→ **Work order**: When you copy the entries, omit the images and keep every word as it is.

Dataset entries

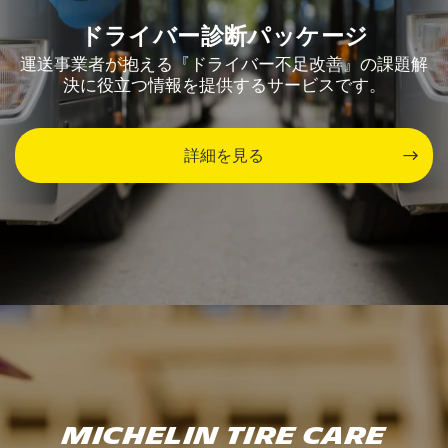
ドライバー診断パッケージ
運送事業者が抱える『ドライバー不足改善』の課題解
決に役立つ情報を提供するサービスです。
詳細を見る
Michelin Tire Care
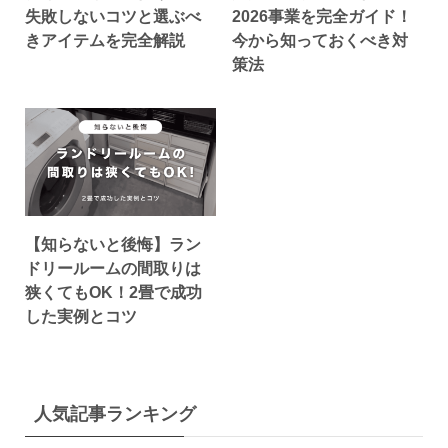
失敗しないコツと選ぶべ
2026事業を完全ガイド！
きアイテムを完全解説
今から知っておくべき対
策法
【知らないと後悔】ラン
ドリールームの間取りは
狭くてもOK！2畳で成功
した実例とコツ
人気記事ランキング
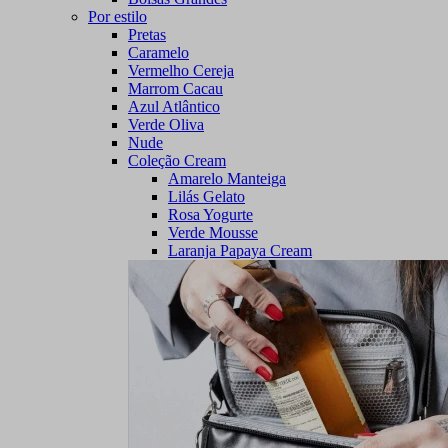
Por estilo
Pretas
Caramelo
Vermelho Cereja
Marrom Cacau
Azul Atlântico
Verde Oliva
Nude
Coleção Cream
Amarelo Manteiga
Lilás Gelato
Rosa Yogurte
Verde Mousse
Laranja Papaya Cream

→ **Written response**:
ドライバー診断パッケージ
運送事業者が抱える『ドライバー不足改善』の課題解
決に役立つ情報を提供するサービスです。
詳細を見る
Michelin Tire Care
失敗しないコツと選ぶべ
2026事業を完全ガイド！
きアイテムを完全解説
今から知っておくべき対
策法
【知らないと後悔】ラン
ドリールームの間取りは
狭くてもOK！2畳で成功
した実例とコツ
人気記事ランキング
Por estilo
Pretas
Caramelo
Vermelho Cereja
Marrom Cacau
Azul Atlântico
Verde Oliva
Nude
Coleção Cream
Amarelo Manteiga
Lilás Gelato
Rosa Yogurte
Verde Mousse
Laranja Papaya Cream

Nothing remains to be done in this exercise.